Extracted page text data:
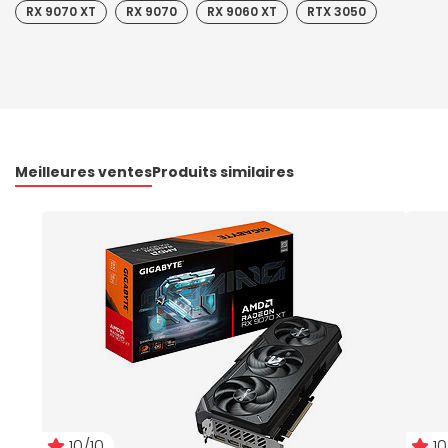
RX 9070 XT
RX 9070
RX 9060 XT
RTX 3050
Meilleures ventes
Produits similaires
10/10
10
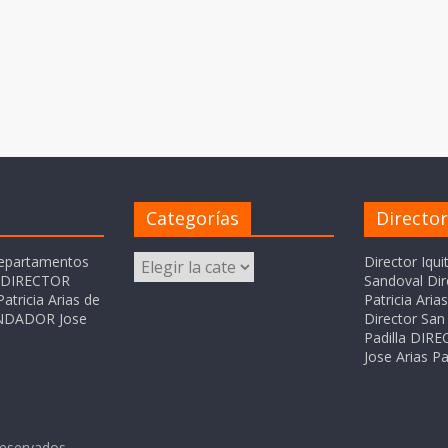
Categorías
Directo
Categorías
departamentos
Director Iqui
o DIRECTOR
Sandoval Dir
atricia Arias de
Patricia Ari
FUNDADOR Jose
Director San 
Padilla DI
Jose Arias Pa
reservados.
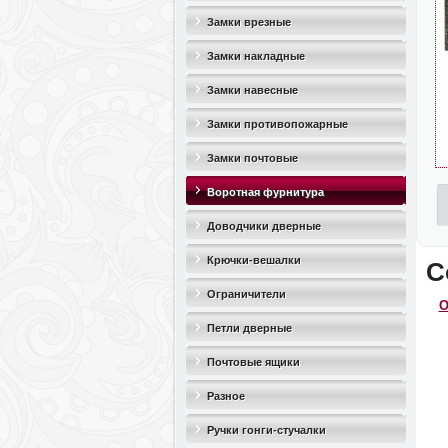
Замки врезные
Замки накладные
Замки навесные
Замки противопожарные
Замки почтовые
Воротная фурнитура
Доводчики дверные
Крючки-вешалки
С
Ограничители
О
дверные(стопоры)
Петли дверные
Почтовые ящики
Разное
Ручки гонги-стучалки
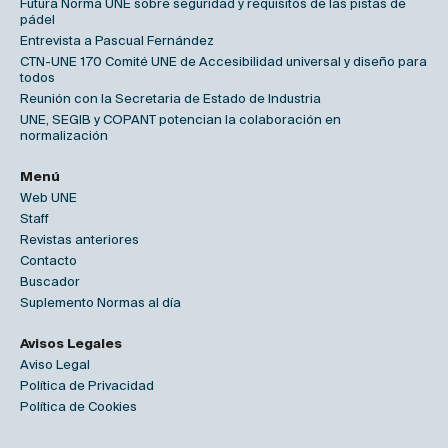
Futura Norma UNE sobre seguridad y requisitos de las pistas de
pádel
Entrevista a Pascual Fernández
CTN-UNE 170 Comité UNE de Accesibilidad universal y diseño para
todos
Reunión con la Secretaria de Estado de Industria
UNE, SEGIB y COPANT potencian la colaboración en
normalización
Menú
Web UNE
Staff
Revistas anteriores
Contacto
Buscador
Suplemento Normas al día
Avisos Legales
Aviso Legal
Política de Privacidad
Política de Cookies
* * *
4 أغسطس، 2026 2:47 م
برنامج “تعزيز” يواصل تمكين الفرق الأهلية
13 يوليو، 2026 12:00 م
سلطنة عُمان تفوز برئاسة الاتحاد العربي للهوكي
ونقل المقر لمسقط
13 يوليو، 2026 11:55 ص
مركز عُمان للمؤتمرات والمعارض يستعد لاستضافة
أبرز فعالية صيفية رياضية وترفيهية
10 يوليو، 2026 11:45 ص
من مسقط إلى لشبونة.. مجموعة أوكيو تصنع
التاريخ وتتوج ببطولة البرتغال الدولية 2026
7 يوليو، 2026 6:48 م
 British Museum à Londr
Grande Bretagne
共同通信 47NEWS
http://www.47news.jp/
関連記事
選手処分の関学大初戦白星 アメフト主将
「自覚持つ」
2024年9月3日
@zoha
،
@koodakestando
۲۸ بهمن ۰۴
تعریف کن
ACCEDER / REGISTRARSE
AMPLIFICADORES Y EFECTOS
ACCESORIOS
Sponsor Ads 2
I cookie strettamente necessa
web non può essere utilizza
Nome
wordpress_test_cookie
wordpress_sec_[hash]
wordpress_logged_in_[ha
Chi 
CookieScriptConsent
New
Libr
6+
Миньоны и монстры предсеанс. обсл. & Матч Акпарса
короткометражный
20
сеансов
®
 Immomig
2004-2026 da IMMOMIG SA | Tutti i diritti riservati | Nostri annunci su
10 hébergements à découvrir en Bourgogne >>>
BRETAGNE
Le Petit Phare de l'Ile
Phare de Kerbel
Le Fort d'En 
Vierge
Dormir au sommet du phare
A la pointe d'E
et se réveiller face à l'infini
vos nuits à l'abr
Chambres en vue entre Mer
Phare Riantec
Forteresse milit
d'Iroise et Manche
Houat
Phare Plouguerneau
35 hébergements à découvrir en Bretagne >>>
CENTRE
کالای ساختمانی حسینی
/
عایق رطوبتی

» Aim of the exercise
Among the records above, repeat exactly the line with "共同通信 47NEWS", the line with "عایق رطوبتی", and every line in between, and only those.

» Task output
共同通信 47NEWS
http://www.47news.jp/
関連記事
選手処分の関学大初戦白星 アメフト主将
「自覚持つ」
2024年9月3日
@zoha
،
@koodakestando
۲۸ بهمن ۰۴
تعریف کن
ACCEDER / REGISTRARSE
AMPLIFICADORES Y EFECTOS
ACCESORIOS
Sponsor Ads 2
I cookie strettamente necessa
web non può essere utilizza
Nome
wordpress_test_cookie
wordpress_sec_[hash]
wordpress_logged_in_[ha
Chi 
CookieScriptConsent
New
Libr
6+
Миньоны и монстры предсеанс. обсл. & Матч Акпарса
короткометражный
20
сеансов
®
 Immomig
2004-2026 da IMMOMIG SA | Tutti i diritti riservati | Nostri annunci su
10 hébergements à découvrir en Bourgogne >>>
BRETAGNE
Le Petit Phare de l'Ile
Phare de Kerbel
Le Fort d'En 
Vierge
Dormir au sommet du phare
A la pointe d'E
et se réveiller face à l'infini
vos nuits à l'abr
Chambres en vue entre Mer
Phare Riantec
Forteresse milit
d'Iroise et Manche
Houat
Phare Plouguerneau
35 hébergements à découvrir en Bretagne >>>
CENTRE
کالای ساختمانی حسینی
/
عایق رطوبتی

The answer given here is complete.